* _To do_
Please set down exactly the lines of the listing below from the line containing "La profecía autocumpl" through the line containing "InfoJobs - 11/04/2025", both lines included, leaving out all other lines.

* _Provided data_
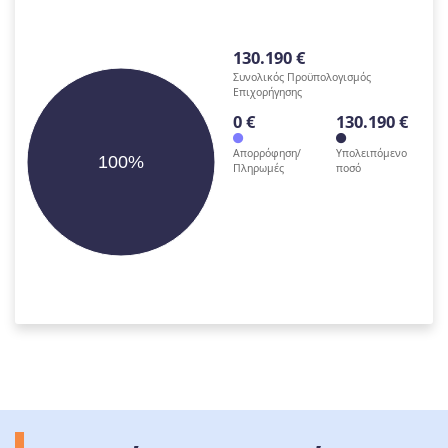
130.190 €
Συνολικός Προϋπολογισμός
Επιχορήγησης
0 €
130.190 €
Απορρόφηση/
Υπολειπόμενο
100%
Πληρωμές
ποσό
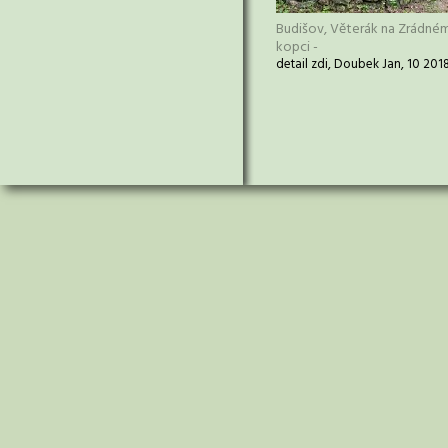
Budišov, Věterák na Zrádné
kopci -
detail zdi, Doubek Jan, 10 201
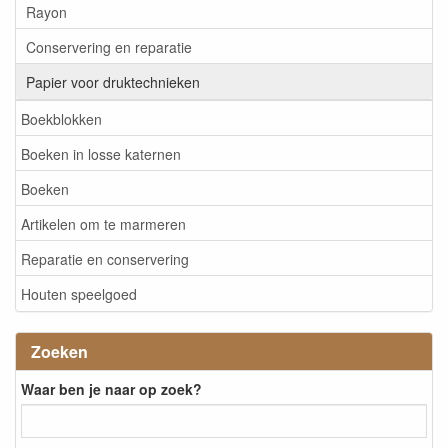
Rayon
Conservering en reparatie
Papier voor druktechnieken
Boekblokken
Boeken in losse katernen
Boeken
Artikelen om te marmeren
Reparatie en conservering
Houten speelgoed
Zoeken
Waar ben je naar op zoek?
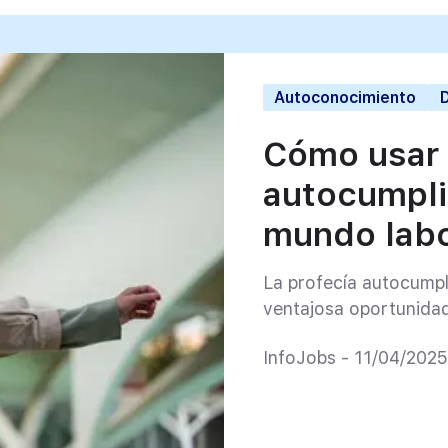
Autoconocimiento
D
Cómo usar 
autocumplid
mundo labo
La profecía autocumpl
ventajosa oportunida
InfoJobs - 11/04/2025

* * *

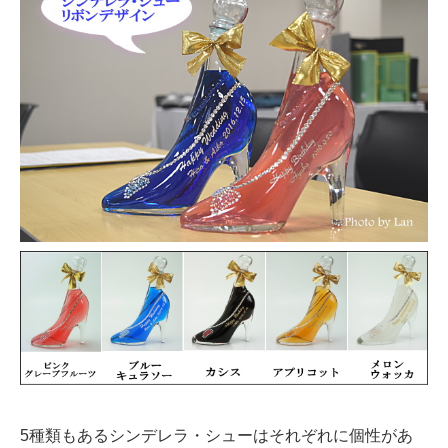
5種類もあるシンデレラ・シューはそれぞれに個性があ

* * *

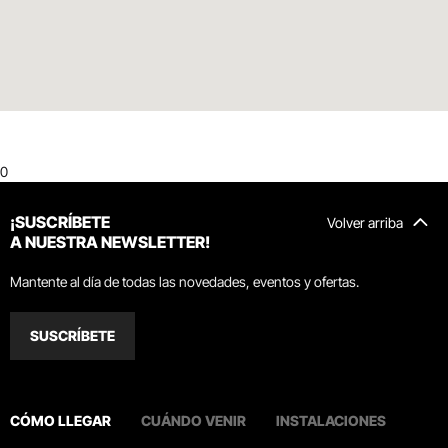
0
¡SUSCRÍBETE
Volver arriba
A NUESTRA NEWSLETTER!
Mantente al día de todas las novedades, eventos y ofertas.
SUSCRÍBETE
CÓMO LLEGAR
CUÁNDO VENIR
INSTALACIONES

* _Solution to the problem_
La profecía autocumpl
ventajosa oportunida
InfoJobs - 11/04/2025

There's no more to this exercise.